At the defendant’s trial for murder, facts were introduced that the defendant acted in the heat of passion. After a lengthy trial, the defendant was convicted of manslaughter. On appeal, the conviction was reversed on procedural grounds. The state immediately moved to retry the defendant, again bringing murder charges against her. The defendant moved to strike the murder charge, and the court refused to grant the motion. After the second trial, the defendant was again convicted of the lesser charge of manslaughter. The defendant appeals the second conviction, claiming that it violated her constitutional rights.
May the second conviction stand?

A No, because the state could not refile charges after the acquittal.

B No, because the state could not retry the defendant for murder under the circumstances.

C Yes, because the state could retry the defendant because the manslaughter conviction was overturned.

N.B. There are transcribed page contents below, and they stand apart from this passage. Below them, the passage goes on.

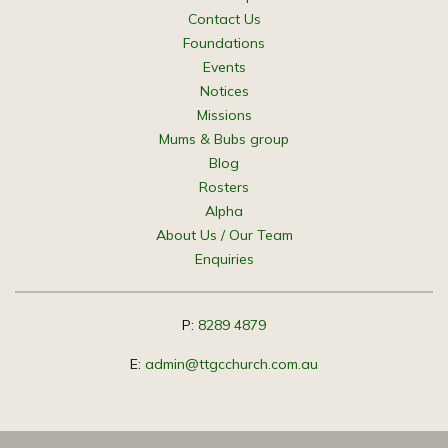
Contact Us
Foundations
Events
Notices
Missions
Mums & Bubs group
Blog
Rosters
Alpha
About Us / Our Team
Enquiries
P:
8289 4879
E:
admin@ttgcchurch.com.au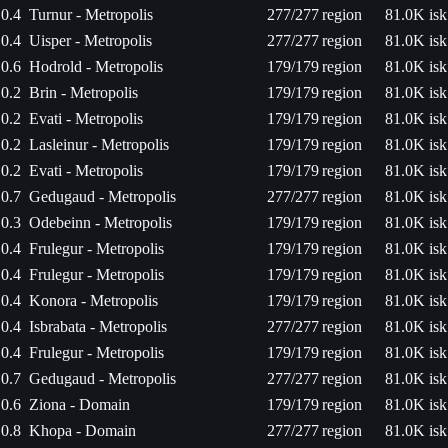
0.4
Turnur - Metropolis
277/277
region
81.0K isk
0.4
Uisper - Metropolis
277/277
region
81.0K isk
0.6
Hodrold - Metropolis
179/179
region
81.0K isk
0.2
Brin - Metropolis
179/179
region
81.0K isk
0.2
Evati - Metropolis
179/179
region
81.0K isk
0.2
Lasleinur - Metropolis
179/179
region
81.0K isk
0.2
Evati - Metropolis
179/179
region
81.0K isk
0.7
Gedugaud - Metropolis
277/277
region
81.0K isk
0.3
Odebeinn - Metropolis
179/179
region
81.0K isk
0.4
Frulegur - Metropolis
179/179
region
81.0K isk
0.4
Frulegur - Metropolis
179/179
region
81.0K isk
0.4
Konora - Metropolis
179/179
region
81.0K isk
0.4
Isbrabata - Metropolis
277/277
region
81.0K isk
0.4
Frulegur - Metropolis
179/179
region
81.0K isk
0.7
Gedugaud - Metropolis
277/277
region
81.0K isk
0.6
Ziona - Domain
179/179
region
81.0K isk
0.8
Khopa - Domain
277/277
region
81.0K isk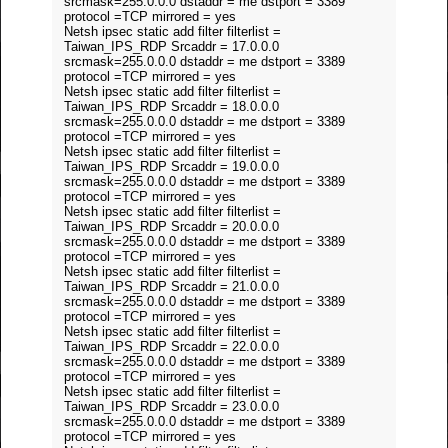
srcmask=255.0.0.0 dstaddr = me dstport = 3389
protocol =TCP mirrored = yes
Netsh ipsec static add filter filterlist =
Taiwan_IPS_RDP Srcaddr = 17.0.0.0
srcmask=255.0.0.0 dstaddr = me dstport = 3389
protocol =TCP mirrored = yes
Netsh ipsec static add filter filterlist =
Taiwan_IPS_RDP Srcaddr = 18.0.0.0
srcmask=255.0.0.0 dstaddr = me dstport = 3389
protocol =TCP mirrored = yes
Netsh ipsec static add filter filterlist =
Taiwan_IPS_RDP Srcaddr = 19.0.0.0
srcmask=255.0.0.0 dstaddr = me dstport = 3389
protocol =TCP mirrored = yes
Netsh ipsec static add filter filterlist =
Taiwan_IPS_RDP Srcaddr = 20.0.0.0
srcmask=255.0.0.0 dstaddr = me dstport = 3389
protocol =TCP mirrored = yes
Netsh ipsec static add filter filterlist =
Taiwan_IPS_RDP Srcaddr = 21.0.0.0
srcmask=255.0.0.0 dstaddr = me dstport = 3389
protocol =TCP mirrored = yes
Netsh ipsec static add filter filterlist =
Taiwan_IPS_RDP Srcaddr = 22.0.0.0
srcmask=255.0.0.0 dstaddr = me dstport = 3389
protocol =TCP mirrored = yes
Netsh ipsec static add filter filterlist =
Taiwan_IPS_RDP Srcaddr = 23.0.0.0
srcmask=255.0.0.0 dstaddr = me dstport = 3389
protocol =TCP mirrored = yes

D Yes, because the defendant was reconvicted of the lesser charge again, so any error was harmless.

A

B

The second conviction will not stand. The Double Jeopardy Clause prohibits retrying a defendant whose conviction has been reversed on appeal for any offense more serious than that for which she was convicted at the first trial. This right is violated by retrial for a more serious offense, even if at the second trial the defendant is only convicted of an offense no more serious than that for which she was convicted at the first trial. Thus, (B) is correct because the state could not retry the defendant for murder. (A) is an incorrect statement of the law. The state may retry the defendant, subject to the limitation discussed above. (C) is incorrect. Although a retrial is permissible, the retrial is subject to the limitation discussed above. (D) is also incorrect. Such a violation of the Double Jeopardy Clause is not considered to be harmless even if the defendant is convicted of the same lesser offense again.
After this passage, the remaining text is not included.